• **What is required**
Using the records that appear below, write out exactly the lines from the one with "3.0 Stemmerett og valgbarhet" through the one with "6.2 Veiledning stemmesedler og valgmateriell", keeping both end lines.

• **Given information**
+++++

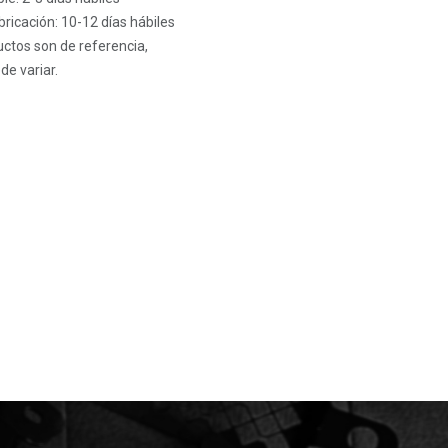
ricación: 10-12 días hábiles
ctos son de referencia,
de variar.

+++++

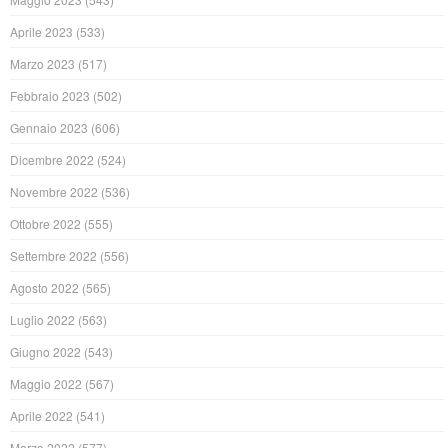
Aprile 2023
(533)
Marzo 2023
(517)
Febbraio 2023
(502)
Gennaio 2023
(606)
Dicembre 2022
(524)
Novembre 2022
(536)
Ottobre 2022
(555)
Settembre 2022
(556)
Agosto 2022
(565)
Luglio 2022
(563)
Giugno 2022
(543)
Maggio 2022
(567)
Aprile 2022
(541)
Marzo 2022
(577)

+++++

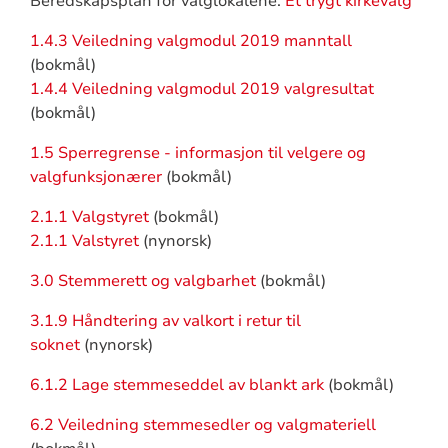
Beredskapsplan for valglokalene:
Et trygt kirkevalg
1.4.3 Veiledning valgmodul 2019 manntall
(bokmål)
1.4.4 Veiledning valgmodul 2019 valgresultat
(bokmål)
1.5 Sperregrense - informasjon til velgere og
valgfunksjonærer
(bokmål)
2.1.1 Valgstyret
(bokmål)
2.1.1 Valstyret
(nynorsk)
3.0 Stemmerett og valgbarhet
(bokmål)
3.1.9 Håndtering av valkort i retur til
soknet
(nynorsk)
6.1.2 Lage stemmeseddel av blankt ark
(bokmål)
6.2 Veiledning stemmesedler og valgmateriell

+++++

• **Answer space**
3.0 Stemmerett og valgbarhet
(bokmål)
3.1.9 Håndtering av valkort i retur til
soknet
(nynorsk)
6.1.2 Lage stemmeseddel av blankt ark
(bokmål)
6.2 Veiledning stemmesedler og valgmateriell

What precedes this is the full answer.